Lessons Learned From Michigan State's Campus in the Gulf
The only surprise about the abrupt closing of Michigan State University’s branch campus in the Gulf is the timing — its demise was remarkably quick. The stated reason for the closing was that enrollments were short of expectations, but no doubt the underlying causes are more substantial. There are, of course, lessons to be learned.
The only surprise about the abrupt closing of Michigan State University’s branch campus in the Gulf is the timing — its demise was remarkably quick. The stated reason for the closing was that enrollments were short of expectations, but no doubt the underlying causes are more substantial. There are, of course, lessons to be learned. It would be very helpful if the MSU administration, once the dust settles, would provide a full accounting of the saga so that others might learn the pitfalls and problems of this fiasco.
In the absence of any inside knowledge, the following factors are likely to be at play. For a start many, if not all, of the American and European branch campuses (as well as other initiatives in the region) have been heavily subsidized by the Gulf countries. It is hard to reject such subsidies even if the prospects for success may be a bit dubious. After all, money talks. No doubt, senior administrators think to themselves, “What the heck. If it does not work, we are not losing much.”
Internationalization is, of course, a buzzword of 21st century higher education. Perhaps universities see establishing a branch campus as a way of “planting the flag” overseas and pushing the internationalization agenda. It is somewhat surprising that Michigan State would feel a need to “plant the flag” when it already has a significant reputation for international involvement. The Gulf may appear to be an easy road to “big splash” internationalization — little financial risk and high visibility. The problem comes if the bet does not pay off — high visibility also occurs with failure.
Some university presidents seem to want to build overseas empires. MSU’s Simon seems to be one, along with NYU’s Sexton and others. The problem is that the hubris of empire building might get in the way of rational planning and building consensus on campus. Reports have it, for example, that many on the East Lansing campus of MSU were unhappy with the Gulf initiative and argued against it. But the top leadership plunged in anyway — apparently without the due diligence required.

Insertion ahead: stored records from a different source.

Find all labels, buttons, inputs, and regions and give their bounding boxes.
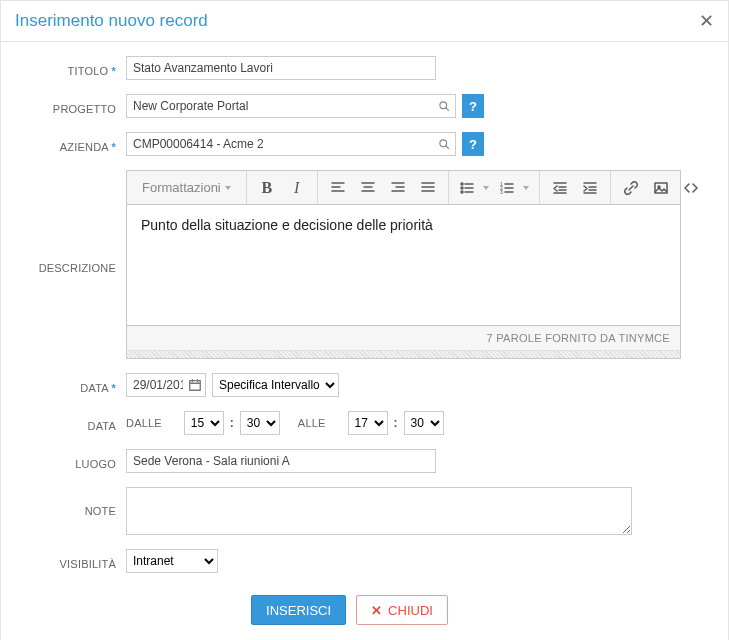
align-justify-icon[interactable]: [414, 174, 442, 202]
close-icon: ✕: [371, 603, 382, 618]
label-dalle: DALLE: [126, 417, 162, 429]
alle-min-select[interactable]: 30: [404, 411, 444, 435]
dalle-min-select[interactable]: 30: [240, 411, 280, 435]
label-alle: ALLE: [298, 417, 326, 429]
dalle-hour-select[interactable]: 15: [184, 411, 224, 435]
align-right-icon[interactable]: [384, 174, 412, 202]
help-button-azienda[interactable]: ?: [462, 132, 484, 156]
titolo-input[interactable]: [126, 56, 436, 80]
rich-text-editor: Formattazioni B I: [126, 170, 681, 359]
form-body: TITOLO * PROGETTO ? AZIENDA *: [1, 42, 728, 640]
dialog: Inserimento nuovo record ✕ TITOLO * PROG…: [0, 0, 729, 640]
label-data: DATA *: [1, 377, 126, 394]
note-textarea[interactable]: [126, 487, 632, 535]
svg-point-16: [461, 183, 463, 185]
align-left-icon[interactable]: [324, 174, 352, 202]
dialog-header: Inserimento nuovo record ✕: [1, 1, 728, 42]
format-dropdown[interactable]: Formattazioni: [133, 174, 240, 202]
close-icon[interactable]: ✕: [699, 12, 714, 30]
label-data-range: DATA: [1, 415, 126, 432]
visibilita-select[interactable]: Intranet: [126, 549, 218, 573]
label-luogo: LUOGO: [1, 453, 126, 470]
editor-resize-handle[interactable]: [127, 350, 680, 358]
intervallo-select[interactable]: Specifica Intervallo: [212, 373, 339, 397]
inserisci-button[interactable]: INSERISCI: [251, 595, 346, 625]
link-icon[interactable]: [617, 174, 645, 202]
outdent-icon[interactable]: [546, 174, 574, 202]
help-button-progetto[interactable]: ?: [462, 94, 484, 118]
alle-hour-select[interactable]: 17: [348, 411, 388, 435]
svg-point-18: [461, 187, 463, 189]
data-input[interactable]: [126, 373, 206, 397]
image-icon[interactable]: [647, 174, 675, 202]
action-bar: INSERISCI ✕ CHIUDI: [1, 595, 698, 625]
svg-text:3: 3: [500, 189, 503, 195]
bold-button[interactable]: B: [253, 174, 281, 202]
label-descrizione: DESCRIZIONE: [1, 170, 126, 274]
luogo-input[interactable]: [126, 449, 436, 473]
italic-button[interactable]: I: [283, 174, 311, 202]
indent-icon[interactable]: [576, 174, 604, 202]
editor-body[interactable]: Punto della situazione e decisione delle…: [127, 205, 680, 325]
align-center-icon[interactable]: [354, 174, 382, 202]
svg-point-20: [461, 191, 463, 193]
chiudi-button[interactable]: ✕ CHIUDI: [356, 595, 448, 625]
label-azienda: AZIENDA *: [1, 136, 126, 153]
editor-toolbar: Formattazioni B I: [127, 171, 680, 205]
dialog-title: Inserimento nuovo record: [15, 11, 208, 31]
label-progetto: PROGETTO: [1, 98, 126, 115]
bullet-list-dropdown[interactable]: [455, 171, 493, 205]
numbered-list-dropdown[interactable]: 123: [495, 171, 533, 205]
bullet-list-icon[interactable]: [455, 174, 479, 202]
label-visibilita: VISIBILITÀ: [1, 553, 126, 570]
code-icon[interactable]: [677, 174, 705, 202]
azienda-input[interactable]: [126, 132, 456, 156]
label-note: NOTE: [1, 487, 126, 517]
numbered-list-icon[interactable]: 123: [495, 174, 519, 202]
progetto-input[interactable]: [126, 94, 456, 118]
label-titolo: TITOLO *: [1, 60, 126, 77]
editor-footer: 7 PAROLE FORNITO DA TINYMCE: [127, 325, 680, 350]
svg-rect-36: [655, 183, 667, 193]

MSU experienced the same problem that sunk George Mason University’s Gulf initiative not long ago and that currently threatens many of the existing branches — low enrollments. It is highly unlikely that there are enough potential students to make most of the branches viable. The population base in the Gulf countries is relatively small, and most local students who have the ability to enter the American branch campus also have the option of studying in the United States or Europe. Some think that these branches will be particularly attractive to women students whose families do not wish them to study far away and to some extent, this is true. There are also efforts to attract students from the wider Middle East and from South Asia — again, most will prefer to study in the “real” United States rather than the branch campus. In addition, a number of the Gulf countries are improving their own higher education institutions — these will attract some local students when they are perceived to be as good as the branch campuses. Indian academic institutions are also establishing branches in the Gulf, generally without the generous subsidies given to the Westerners, but they will inevitably siphon off many South Asian expatriates working in the Gulf. In short, it is not at all clear that there is a sufficient number of potential students.

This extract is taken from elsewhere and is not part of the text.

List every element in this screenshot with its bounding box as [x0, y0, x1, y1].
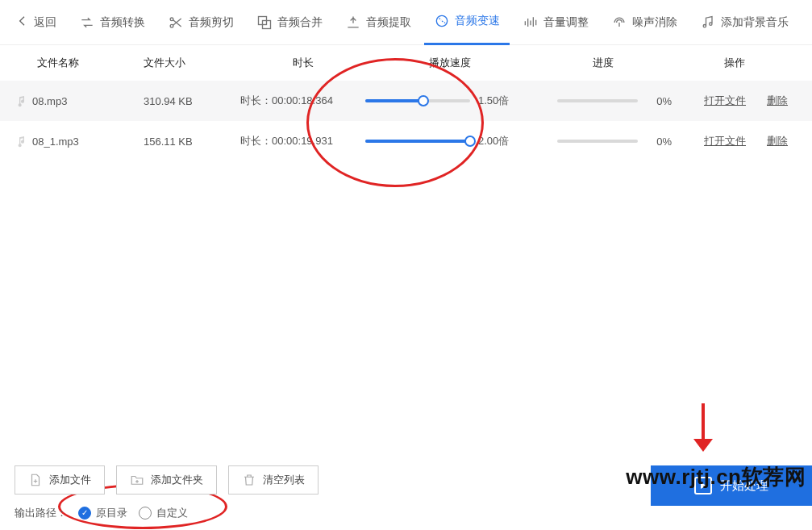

All of the Gulf branches claim to uphold the same academic standards as on their home campus. While there is as yet no evidence to the contrary, it seems quite unlikely that this can be the case. The need for enrollments probably trumps standards. There may also be problems with English proficiency.
There is little transparency around the operation of the branches. The full terms and conditions of the subsidies, direct and indirect, provided are not always clear. The direct and indirect costs shouldered by the home university are often not fully disclosed. In general, there is little open discussion at home concerning all of the issues involved with setting up and maintaining the overseas campus.
MSU did not have the chance to experience the problems of sustaining a branch campus. These include convincing home campus faculty to teach abroad for longer than two weeks at a time.
MSU failed at almost the same time that New York University’s new campus in Abu Dhabi began operating — apparently with great success and certainly with widespread publicity. To this observer, the hoopla does not pass the sniff test. How can so many students with such outstanding test scores want to study in the Gulf when many other American universities have had problems accomplishing this? So far, the reports from NYU—all from the university’s very efficient publicity machine — are positive. We shall see what the future holds. If someone asked me to invest in this venture, or for that matter in any others, I would continue to keep my money under the mattress.
Philip G. Altbach is Monan University professor and director of the Center for International Higher Education at Boston College.